TASK PROMPT – Among the entries below, find all lines that include "civil" and copy them.

Page images and extracted text
_ _ _ _ _ _ _

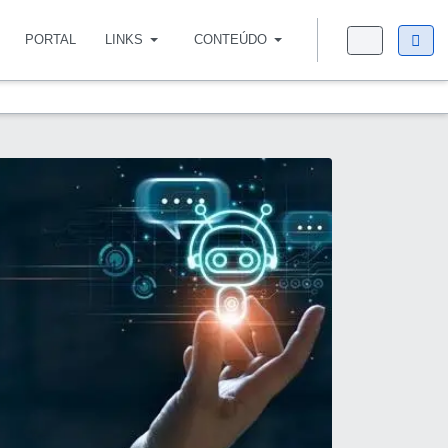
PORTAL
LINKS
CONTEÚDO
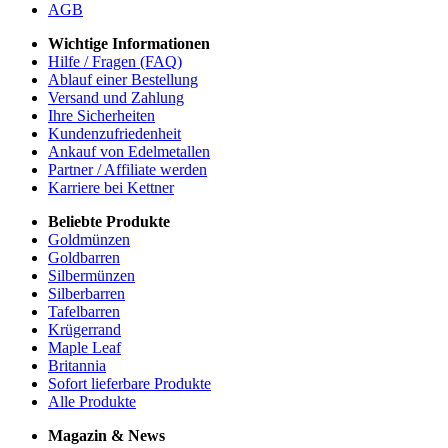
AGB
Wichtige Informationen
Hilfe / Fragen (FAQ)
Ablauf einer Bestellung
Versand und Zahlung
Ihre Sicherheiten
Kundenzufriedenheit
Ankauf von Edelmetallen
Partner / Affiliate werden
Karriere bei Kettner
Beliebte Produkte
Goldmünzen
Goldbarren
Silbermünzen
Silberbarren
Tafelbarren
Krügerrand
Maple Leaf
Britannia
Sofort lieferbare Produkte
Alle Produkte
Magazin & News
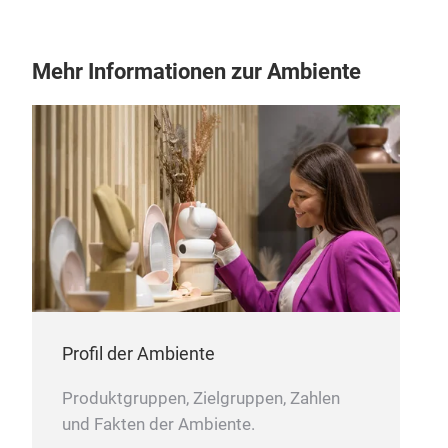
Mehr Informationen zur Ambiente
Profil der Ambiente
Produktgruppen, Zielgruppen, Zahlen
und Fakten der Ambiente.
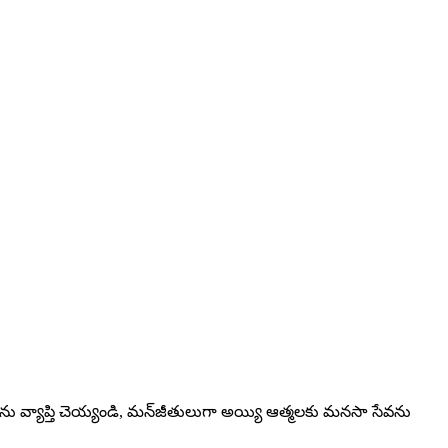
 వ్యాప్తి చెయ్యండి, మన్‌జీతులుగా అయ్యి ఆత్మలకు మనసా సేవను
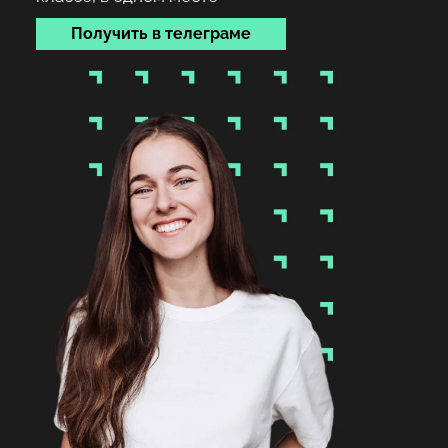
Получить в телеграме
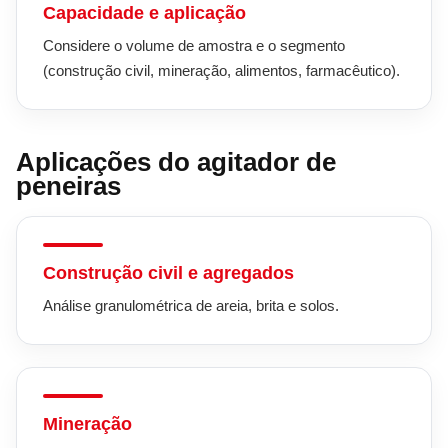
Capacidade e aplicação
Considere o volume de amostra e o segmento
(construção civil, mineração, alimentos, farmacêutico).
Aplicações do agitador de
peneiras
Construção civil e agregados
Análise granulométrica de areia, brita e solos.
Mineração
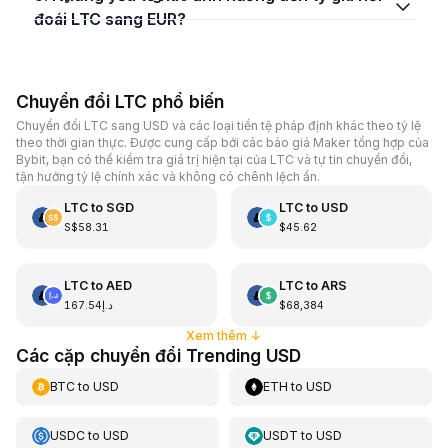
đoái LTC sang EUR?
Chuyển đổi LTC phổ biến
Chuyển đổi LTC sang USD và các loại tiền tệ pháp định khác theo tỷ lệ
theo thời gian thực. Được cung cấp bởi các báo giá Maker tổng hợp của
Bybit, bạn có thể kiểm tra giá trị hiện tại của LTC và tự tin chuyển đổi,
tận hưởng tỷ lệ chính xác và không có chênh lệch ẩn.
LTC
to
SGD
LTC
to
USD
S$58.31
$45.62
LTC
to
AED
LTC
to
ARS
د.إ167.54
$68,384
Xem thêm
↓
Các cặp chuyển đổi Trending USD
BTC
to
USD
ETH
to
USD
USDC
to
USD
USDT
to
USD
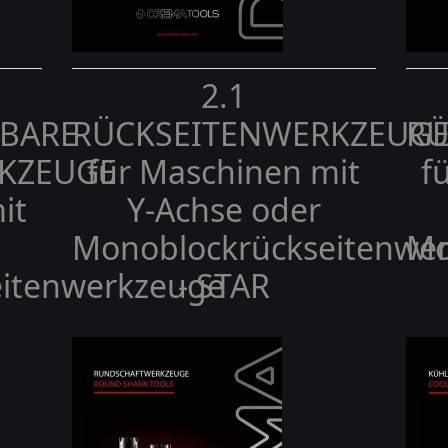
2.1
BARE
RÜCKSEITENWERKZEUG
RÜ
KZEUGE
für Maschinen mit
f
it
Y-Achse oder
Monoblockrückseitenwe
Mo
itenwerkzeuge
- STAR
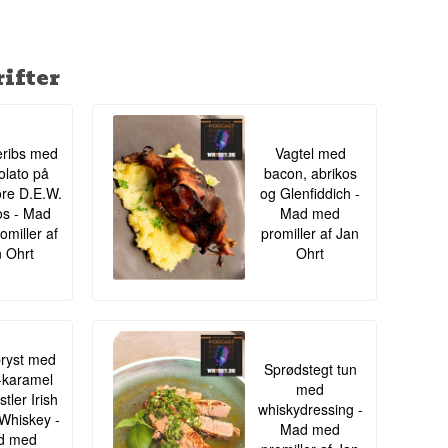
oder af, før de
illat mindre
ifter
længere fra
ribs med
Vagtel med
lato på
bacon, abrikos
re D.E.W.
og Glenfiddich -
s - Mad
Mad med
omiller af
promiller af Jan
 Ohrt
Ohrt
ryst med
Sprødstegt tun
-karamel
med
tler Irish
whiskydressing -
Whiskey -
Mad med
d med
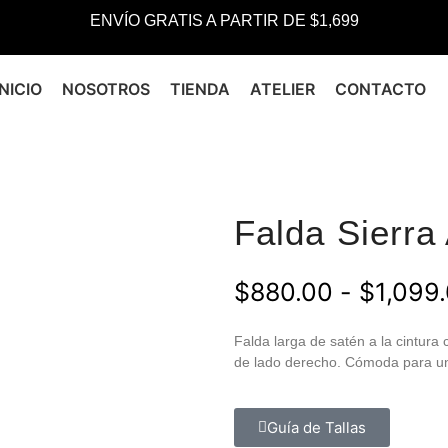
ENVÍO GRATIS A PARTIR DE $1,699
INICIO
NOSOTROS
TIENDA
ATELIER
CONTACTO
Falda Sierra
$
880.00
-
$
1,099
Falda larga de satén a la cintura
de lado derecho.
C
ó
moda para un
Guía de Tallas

_ _ _ _ _ _ _

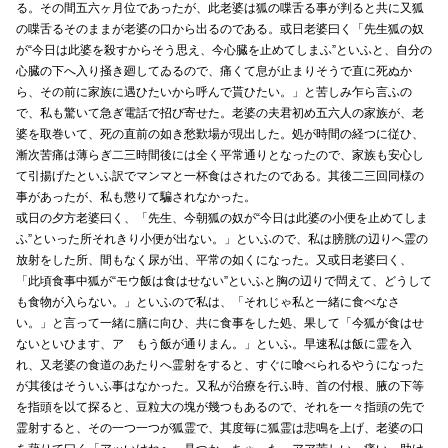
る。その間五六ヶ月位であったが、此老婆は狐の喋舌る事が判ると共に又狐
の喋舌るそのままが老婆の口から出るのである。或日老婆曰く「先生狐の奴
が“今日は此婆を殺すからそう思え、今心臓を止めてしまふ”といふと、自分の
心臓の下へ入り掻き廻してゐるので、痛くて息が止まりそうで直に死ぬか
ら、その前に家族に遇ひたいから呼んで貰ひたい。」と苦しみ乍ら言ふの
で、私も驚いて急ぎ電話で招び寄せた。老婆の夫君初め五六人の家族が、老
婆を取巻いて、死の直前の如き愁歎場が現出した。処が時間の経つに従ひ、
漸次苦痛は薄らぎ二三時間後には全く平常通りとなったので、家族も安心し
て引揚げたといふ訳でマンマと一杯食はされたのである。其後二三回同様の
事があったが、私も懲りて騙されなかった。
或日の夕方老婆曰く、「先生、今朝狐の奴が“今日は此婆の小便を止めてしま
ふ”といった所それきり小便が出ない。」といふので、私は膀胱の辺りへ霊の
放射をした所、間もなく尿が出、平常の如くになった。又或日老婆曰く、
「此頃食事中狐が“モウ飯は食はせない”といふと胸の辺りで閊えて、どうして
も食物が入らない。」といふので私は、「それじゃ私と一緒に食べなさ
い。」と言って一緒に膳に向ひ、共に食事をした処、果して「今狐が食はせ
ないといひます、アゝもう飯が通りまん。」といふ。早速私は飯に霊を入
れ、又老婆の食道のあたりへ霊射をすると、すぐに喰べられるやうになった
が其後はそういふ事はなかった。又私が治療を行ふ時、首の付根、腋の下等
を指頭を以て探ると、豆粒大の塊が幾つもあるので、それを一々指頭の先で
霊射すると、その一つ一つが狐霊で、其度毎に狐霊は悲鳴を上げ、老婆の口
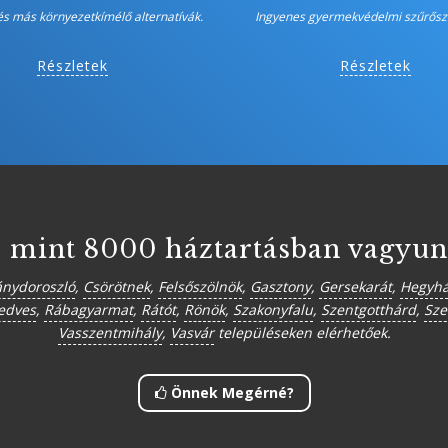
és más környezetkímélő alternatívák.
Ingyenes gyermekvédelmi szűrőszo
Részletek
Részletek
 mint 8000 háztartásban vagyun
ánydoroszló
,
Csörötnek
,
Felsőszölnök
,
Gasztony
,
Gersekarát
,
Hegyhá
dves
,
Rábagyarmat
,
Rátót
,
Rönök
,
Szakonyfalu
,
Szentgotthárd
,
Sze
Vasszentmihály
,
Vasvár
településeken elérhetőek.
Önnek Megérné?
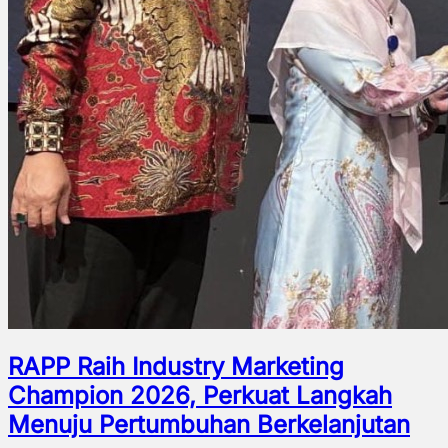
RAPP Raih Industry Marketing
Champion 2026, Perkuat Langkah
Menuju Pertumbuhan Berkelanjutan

_ _ _ _ _ _ _

RESPONSE TO THIS TASK –
(construção civil, mineração, alimentos, farmacêutico).
Construção civil e agregados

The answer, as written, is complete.